In El Salvador, dem zweiten dargestellten Fall, wird bloß gezeigt, dass Bombenflugzeuge eines Tages am Himmel auftauchten und ihre Ladung fallen ließen. Anhand dieser kontextlosen Darstellung kann man zu dem Schluss kommen, dass die Bombardierung der Zivilbevölkerung keine politische Maßnahme des Militärregimes darstellt, sondern eher eine unvermeidliche Naturkatastrophe, welche zwischen 1980 und 1991 knapp 70.000 Tote hinterließ. Sowohl die Trauer der Hinterbliebenen als auch die Wirkungen der archäologischer Ausgrabungen und nicht zuletzt menschlicher Überreste liefern Bilder, welche zweifelsohne attraktiv für das Publikum sind. Die allzu unzureichende Darstellung der Zusammenhänge, in denen politisch motivierte Ereignisse stattfanden, führt letztendlich zur unwissentlichen Banalisierung der Ereignisse.

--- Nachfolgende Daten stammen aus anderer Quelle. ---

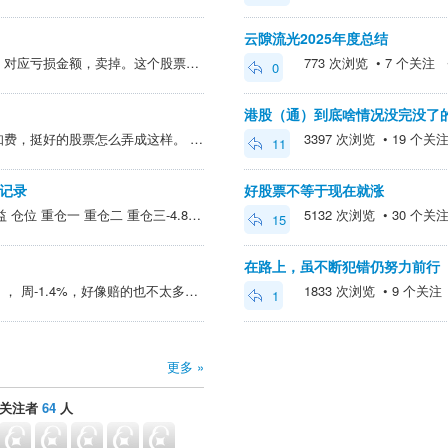
云隙流光2025年度总结
转出部分之前融资账户盈利，对应亏损金额，卖掉。这个股票这到这里了，本来大赚的，最后略有盈利，一点点了。** 插入的附件 **辛辛苦苦做T，但赶上单向趋势一文不值。
773 次浏览 • 7 个关注 • 2
0
港股（通）到底啥情况没完没了
清了宝丰，赔了点，花了认知费，挺好的股票怎么弄成这样。 反思反思。仓位太重了70%。不敢拿了。还上期货对冲赔了5000，一手赔这么多，期货这玩意赔钱更快呀
3397 次浏览 • 19 个关注 •
11
盘记录
好股票不等于现在就涨
@树叶有砖工 >周收益 年收益 仓位 重仓一 重仓二 重仓三-4.80% -7.5% 100% 小市值前高回撤-23.92%，出坑还需涨31.45%========================================大半夜的，正在统计数据，手...
5132 次浏览 • 30 个关注 •
15
在路上，虽不断犯错仍努力前行
人懒懒的，不想周末统计了，， 周-1.4%，好像赔的也不太多，但是连续赔痛感放大了 宝丰加到了非常大的仓位，占比60+%，，今天剩了点资金跌的连回购都忘做了，白搭4块多。随着持续的加仓继续的关注，持续的了解，越来越多，原来pp拉丝卖钱跟菜市场卖白菜差不多，...
1833 次浏览 • 9 个关注 • 
1
更多 »
关注者
64
人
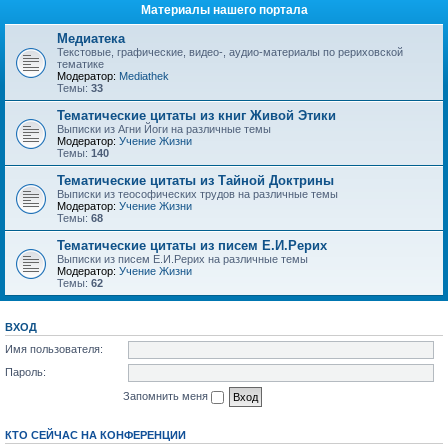
Материалы нашего портала
Медиатека
Текстовые, графические, видео-, аудио-материалы по рериховской
тематике
Модератор:
Mediathek
Темы:
33
Тематические цитаты из книг Живой Этики
Выписки из Агни Йоги на различные темы
Модератор:
Учение Жизни
Темы:
140
Тематические цитаты из Тайной Доктрины
Выписки из теософических трудов на различные темы
Модератор:
Учение Жизни
Темы:
68
Тематические цитаты из писем Е.И.Рерих
Выписки из писем Е.И.Рерих на различные темы
Модератор:
Учение Жизни
Темы:
62
ВХОД
Имя пользователя:
Пароль:
Запомнить меня
КТО СЕЙЧАС НА КОНФЕРЕНЦИИ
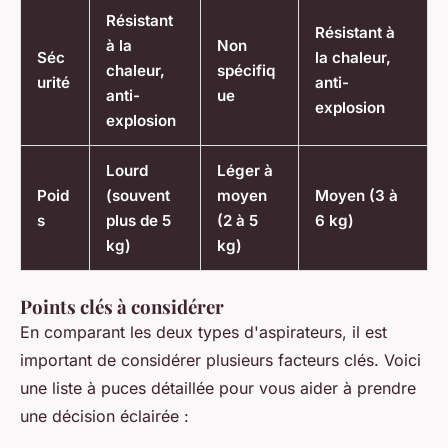
Résistant
Résistant à
à la
Non
Séc
la chaleur,
chaleur,
spécifiq
urité
anti-
anti-
ue
explosion
explosion
Lourd
Léger à
Poid
(souvent
moyen
Moyen (3 à
s
plus de 5
(2 à 5
6 kg)
kg)
kg)
Points clés à considérer
En comparant les deux types d'aspirateurs, il est
important de considérer plusieurs facteurs clés. Voici
une liste à puces détaillée pour vous aider à prendre
une décision éclairée :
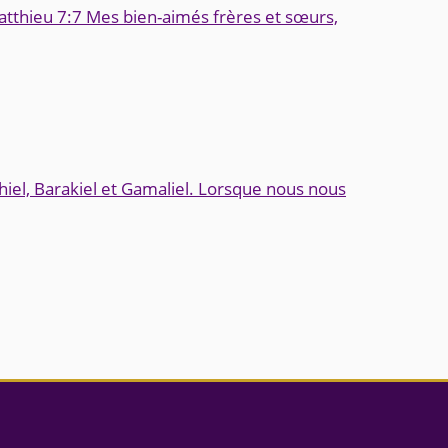
Matthieu 7:7 Mes bien-aimés frères et sœurs,
thiel, Barakiel et Gamaliel. Lorsque nous nous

Auch wenn das individuelle Umgehen der Familienangehörigen mit der Trauer unumgänglich ist, handelt es sich bei dem Staatsverbrechen um Maßnahmen, welche durchgeführt wurden, um die breitere Bevölkerung einzuschüchtern. Das Wiederfinden der sterblichen Überreste von Vermissten schließt zwar die Geschichte der Familienangehörigen – insbesondere der Kinder, die kaum Erinnerungen an ihre entführten Eltern behalten konnten – an. In diesem Sinne wecken „die Knochen“ ein persönliches, individuelles Gedächtnis. Doch rufen diese, als menschliche Überreste von Personen, die durch einen Einsatz der Luftwaffe zum Opfer fielen bzw. im Auftrag offizieller Behörden entführt, gefoltert, umgebracht und in einem Massengrab versteckt wurden, ein breiteres Gedächtnis in Erinnerung, welches die ganze Bevölkerung betrifft.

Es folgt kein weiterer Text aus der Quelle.